En 20 ans, le mouvement des conteurs professionnels s’est structuré et a gagné une visibilité nationale. Le colloque organisé par Geneviève Calame-Griaule au Musée des ATP en 1989, Le renouveau du conte. The Revival of Storytelling, marque un tournant dans les relations chercheurs/conteurs professionnels. Si dans le comité d’organisation nous retrouvons bibliothécaires, chercheurs et conteurs comme Evelyne Cévin, Jean-Noël Pelen et Abbi Patrix, dans les différents moments du colloque et dans l’édition des actes (1991), on note que les conteurs professionnels s’éloignent des chercheurs en faisant le point sur leur mouvement et en auto-analysant leur démarche, comme le souligne Abbi Patrix :

« Je pense qu’il y a vraiment un hiatus entre les gens qui pensent que le conteur est quelqu’un qui sait quelque chose qu’il transmet aux autres, qu’il connaît des histoires qu’il raconte à ceux qui ne les connaissent pas (aujourd’hui ce n’est pas du tout le cas), et ceux qui pensent qu’il y a des gens qui ont la capacité, en racontant, d’évoquer un mystère, de manière vibrante, et du coup, de créer une sorte d’aspiration magnétique de l’intérêt de ceux qui l’écoutent » (in Calame-Griaule, 1991 : 296).



C’est tout le débat entre le fond et la forme, entre la filiation et l’appropriation qui revient à poser la définition du terme de conteur aujourd’hui, définition avec laquelle les conteurs professionnels ont beaucoup de mal.

Redéfinir le terme conteur, trouver l’origine de la profession


Les savoir-faire sont au cœur de la profession de conteur et c’est par eux qu’ils s’imposent. Stages et revues spécialisées sont des espaces où les conteurs professionnels, à la renommée aujourd’hui internationale, exposent ce que nous pourrions nommer leur « introspection gestative » des sons, des mots des textes avant qu’ils ne deviennent « contes » et invitent stagiaires et lecteurs à les suivre dans la mise en place de cet art. Leur travail, dans l’exploration de ce qu’ils nomment « art du récit » ou « art de la parole », se nourrit bien souvent, et à leur corps défendant, d’expressions théâtrales. Abbi Patrix, au sein du « Labo » à la Maison du conte de Chevilly-Larue [17], impose aux apprentis conteurs le travail du corps et de la voix, l’improvisation, le rapport à l’espace et au public qui puisent dans sa formation première d’acteur formé au théâtre expérimental.

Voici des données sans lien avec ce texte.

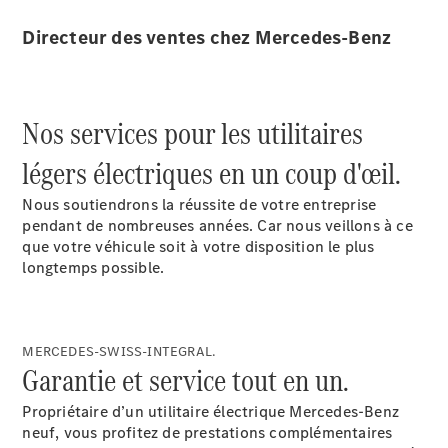
Solutions
de mobilité
Directeur des ventes chez Mercedes-Benz
Commande
intelligente
du véhicule
Garantie &
Nos services pour les utilitaires
pièces
d’origine
légers électriques en un coup d'œil.
Mercedes-
Benz
Nous soutiendrons la réussite de votre entreprise
QualityService
pendant de nombreuses années. Car nous veillons à ce
Services
que votre véhicule soit à votre disposition le plus
connectés
longtemps possible.
Prendre
rendez-
MERCEDES-SWISS-INTEGRAL.
vous à
Garantie et service tout en un.
l'atelier
Propriétaire d’un utilitaire électrique Mercedes-Benz
neuf, vous profitez de prestations complémentaires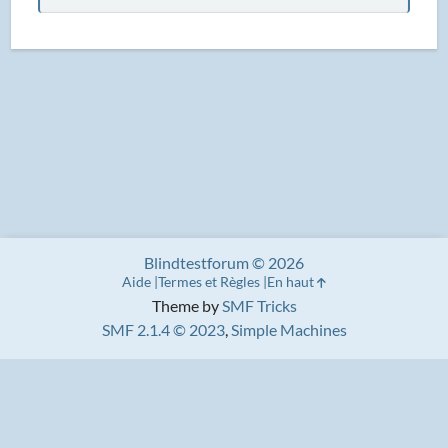
Blindtestforum © 2026
Aide
Termes et Règles
En haut
Theme by
SMF Tricks
SMF 2.1.4 © 2023
,
Simple Machines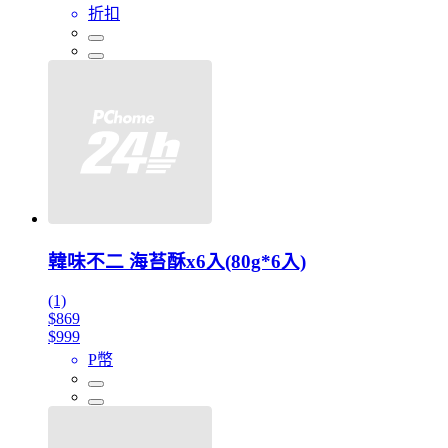
折扣
韓味不二 海苔酥x6入(80g*6入)
(1)
$869
$999
P幣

Quant au conte de tradition, il n’est abordé, dans les programmes de stage [18], que par certains aspects techniques étudiés et analysés par des chercheurs de terrain, notamment la mémorisation. Une de ces techniques, la mémoire en images, a été révélée et étudiée par la chercheuse québécoise Vivian Labrie (1978). Travaillant avec les conteurs de tradition de Tracadie (Nouveau-Brunswick, Canada), elle remarque qu’ils ont une façon de visualiser, de mettre en images voire de dessiner le parcours du héros dans un récit. Cette technique est réinvestie par les conteurs professionnels qui l’adaptent à leur public de stagiaires. Si le rapport à l’oralité traditionnelle n’est plus là, le lien avec une technicité traditionnelle est recherché. Elle pourrait même apparaître comme la garante de ce qui fait qu’un conteur professionnel puisse y trouver son identité spécifique afin de ne pas être assimilé à un acteur de théâtre (illustration 11). En effet, les écrits produits par ces artistes affichent un certain malaise dès qu’ils doivent donner une définition de leur statut professionnel. Ce malaise découle de la conception classique du terme « conteur » qui souligne les qualités oratoires d’une personne sans en noter le caractère professionnel. Pour essayer de surmonter ce malaise, les conteurs professionnels vont œuvrer dans deux directions : dans la construction d’une représentation historique du métier de conteur et dans un travail de terrain auprès des collectivités locales.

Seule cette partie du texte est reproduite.